Pandemia dotknęła nie tylko edukatorów z PMA-B, ale też całą branżę. W CEIDG widnieje 23 718 rejestracji z kodem 79.90.A (działalność pilotów wycieczek i przewodników turystycznych). Ale są też inni. Na przykład przewodnicy górscy często korzystają z innego kodu: 93.19.2 obejmującego zakresem wiele działalności związanych m.in. ze sportem. Jak podpowiada Artur Ragan, prezes krakowskiego Stowarzyszenia Gaudeamus, skupiającego przewodników miejskich tego grodu (dla Krakowa ubiegły rok też był rekordowy – 14 mln turystów, pierwsza piątka najchętniej odwiedzanych miast na świecie, teraz spadek o ponad 80 proc.) spora grupa pracuje na umowach zleceniach, część, jak on (od 20 lat) łączy przewodnikowanie z prowadzeniem biura turystycznego. Nie zarabiali kokosów, za grupę brali 300 zł, dziennie można było oprowadzić najwyżej dwie, ale jakoś się żyło. Teraz na ulicach pusto, przewodnicy zjadają oszczędności. Tarcza? Dobrze wygląda w „Wiadomościach” TVP.

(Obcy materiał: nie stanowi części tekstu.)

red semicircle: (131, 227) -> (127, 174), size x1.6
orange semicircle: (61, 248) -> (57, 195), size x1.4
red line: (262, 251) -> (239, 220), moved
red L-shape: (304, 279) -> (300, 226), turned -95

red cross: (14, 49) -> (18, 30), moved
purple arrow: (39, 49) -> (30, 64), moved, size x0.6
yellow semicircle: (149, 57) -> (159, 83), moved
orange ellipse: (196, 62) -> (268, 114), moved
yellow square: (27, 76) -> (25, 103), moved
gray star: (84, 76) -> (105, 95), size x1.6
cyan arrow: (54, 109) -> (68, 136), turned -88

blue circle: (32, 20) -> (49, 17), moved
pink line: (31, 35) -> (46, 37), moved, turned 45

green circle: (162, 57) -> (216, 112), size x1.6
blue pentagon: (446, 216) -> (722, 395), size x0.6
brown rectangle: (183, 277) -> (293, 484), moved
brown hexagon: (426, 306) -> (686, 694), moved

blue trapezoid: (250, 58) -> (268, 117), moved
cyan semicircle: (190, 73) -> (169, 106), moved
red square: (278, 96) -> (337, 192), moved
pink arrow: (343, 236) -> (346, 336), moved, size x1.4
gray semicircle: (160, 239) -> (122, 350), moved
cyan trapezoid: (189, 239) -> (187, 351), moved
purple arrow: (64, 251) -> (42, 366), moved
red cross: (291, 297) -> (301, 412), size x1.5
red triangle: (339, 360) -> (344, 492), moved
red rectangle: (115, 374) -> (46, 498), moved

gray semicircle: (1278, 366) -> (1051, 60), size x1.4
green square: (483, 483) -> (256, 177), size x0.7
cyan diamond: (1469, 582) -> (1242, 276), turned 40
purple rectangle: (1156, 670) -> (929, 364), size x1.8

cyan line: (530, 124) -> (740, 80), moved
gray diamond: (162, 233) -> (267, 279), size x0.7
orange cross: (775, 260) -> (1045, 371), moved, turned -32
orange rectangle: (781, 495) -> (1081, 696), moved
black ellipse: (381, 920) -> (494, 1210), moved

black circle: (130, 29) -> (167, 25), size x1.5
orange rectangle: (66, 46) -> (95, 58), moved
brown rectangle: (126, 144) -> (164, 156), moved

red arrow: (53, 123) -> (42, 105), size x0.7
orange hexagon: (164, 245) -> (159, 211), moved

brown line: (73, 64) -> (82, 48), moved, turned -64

Ragan uważa, że przebranżowienie przewodników z wieloletnim stażem jest bardzo trudne. Problemem tej branży jest także to – na co zwraca uwagę Jacek Strojny ze Śląskiego Stowarzyszenia Pilotów i Przewodników – że nie ma ona swojej centralnej instytucji lobbingowej, która mogłaby jak równy z równym dyskutować z rządem. Więc pewnie w tej wojnie z pandemią – mimo rządowej tarczy – zostaną zwiezieni z pola bitwy nie z nią, lecz na niej.